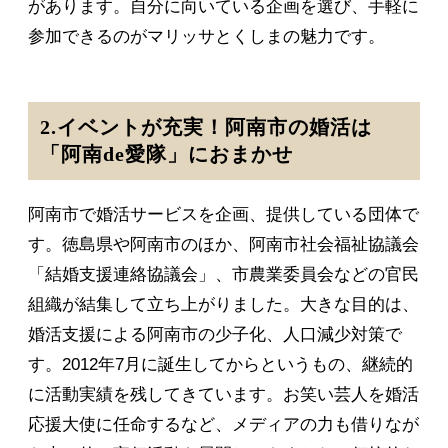
があります。自分に向いている企画を選び、手軽に
参加できるのがマリッサとくしまの魅力です。
2.イベントが充実！阿南市の婚活は
「阿南de愛隊」におまかせ
阿南市で婚活サービスを企画、提供している団体で
す。徳島県や阿南市のほか、阿南市社会福祉協議会
「結婚支援連絡協議会」、市農業委員会などの官民
組織が結集して立ち上がりました。大きな目的は、
婚活支援による阿南市の少子化、人口減少対策で
す。2012年7月に誕生してからというもの、継続的
に活動実績を残してきています。お笑い芸人を婚活
応援大使に任命するなど、メディアの力も借りなが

What the task requires. When you output the listing, reproduce it exactly but drop its pictures.

Task response.
があります。自分に向いている企画を選び、手軽に
参加できるのがマリッサとくしまの魅力です。
2.イベントが充実！阿南市の婚活は
「阿南de愛隊」におまかせ
阿南市で婚活サービスを企画、提供している団体で
す。徳島県や阿南市のほか、阿南市社会福祉協議会
「結婚支援連絡協議会」、市農業委員会などの官民
組織が結集して立ち上がりました。大きな目的は、
婚活支援による阿南市の少子化、人口減少対策で
す。2012年7月に誕生してからというもの、継続的
に活動実績を残してきています。お笑い芸人を婚活
応援大使に任命するなど、メディアの力も借りなが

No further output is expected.